The litigation brought by cities and counties against the Department of Revenue awaits a court ruling, and bills designed to clarify the situation circulate through the Capitol.
The disagreement over how to assess tax value for Section 42, or what are commonly called affordable rental housing, developments began when tax assessors in some of the 40 counties that have them did not include revenue developers get from selling the federal tax credits they receive.
Currently, under Department of Revenue rules, tax assessors can only count tenant rent as income. Because the federal government caps the rent on Section 42 housing, the tax liability for developers, many of whom are from out of state, is limited.
The Mississippi Association of Supervisors, the Mississippi Municipal League and dozens of towns and cities have sued the Department of Revenue, in an attempt to force that agency to allow tax assessors to include the tax credit revenue.
That litigation has made its way to the Mississippi Supreme Court, which has yet to rule one way or another.
Two bills dealing with the assessment rules have been filed. Each sit in the House Ways and Means Committee, and each take a different approach. One would clarify the rules to include the tax credit sale revenue. One, authored by Ways and Means chairman Jeff Smith, R-Columbus, would preclude tax credit sale revenue, and exempt 65 percent of what tax assessors were allowed to calculate from tax liability.
Smith, though, isn’t married to that number.
“We just kind of threw 65 percent out there,” he said in an interview last week. “That’s actually an attempt to get the ball rolling. I can’t say that it will end up being 65 percent.”
Smith said the bill was “good to go” as far as making it out of his committee before the Feb. 5 deadline for committees to report bills originating in their chamber.
Smith said removing the tax credit revenue from the tax-calculation equation is the fairest approach. “Their rent is locked in,” he said. “They can never go up on it. Where a comparable apartment would get $1,000 a month, these can only bring maybe $500 a month. If you tax them at the full rate, they’re a thing of the past.”
Bills that would have brought tax credit revenue into the equation died in committee last year.
Derrick Surrette, executive director of the Mississippi Supervisors Association, has told the Mississippi Business Journal in multiple interviews the past year that precluding the tax credit revenue costs counties and municipalities huge sums in ad valorem tax money. Especially vulnerable, he said, are poorer counties, where Section 42 developments are heavily concentrated.
The crux of the lawsuit, though, centers on a bill that passed the Legislature and was signed by then-Gov.
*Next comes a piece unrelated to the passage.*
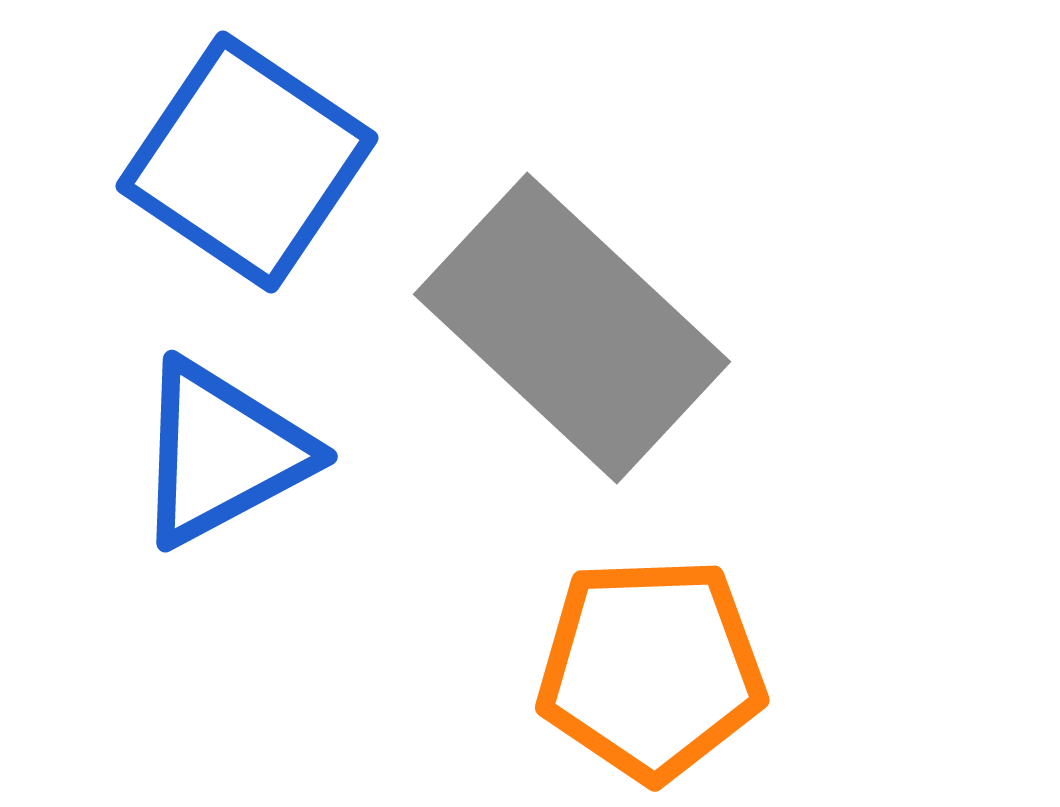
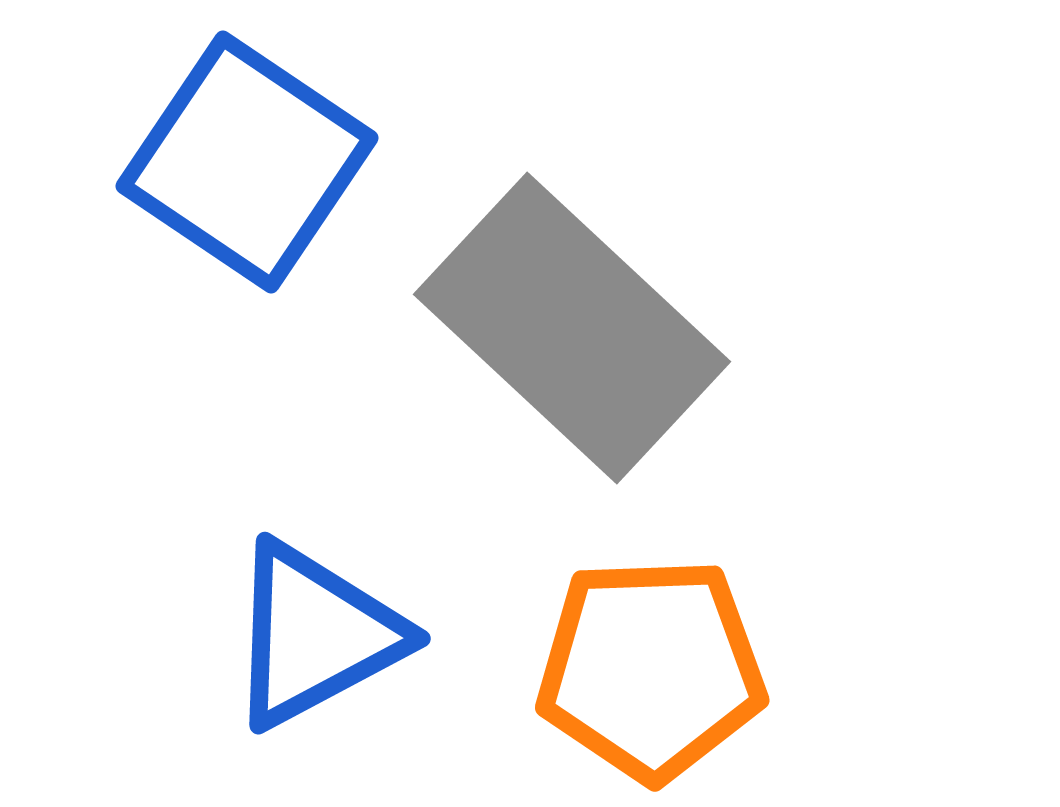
blue triangle: moved 93 px right, 182 px down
Haley Barbour in 2005.
That bill directed tax assessors to use the income capitalization approach when figuring the ad valorem tax bills for Section 42 developments. The income capitalization method takes into account all income derived from a development, including the revenue from tax credits.
Shortly after Barbour signed the bill, the then-State Tax Commission amended its Land Appraisal Manual to preclude tax credit-sale revenue from the assessors’ calculations. The only income they could count was whatever rent tenants paid.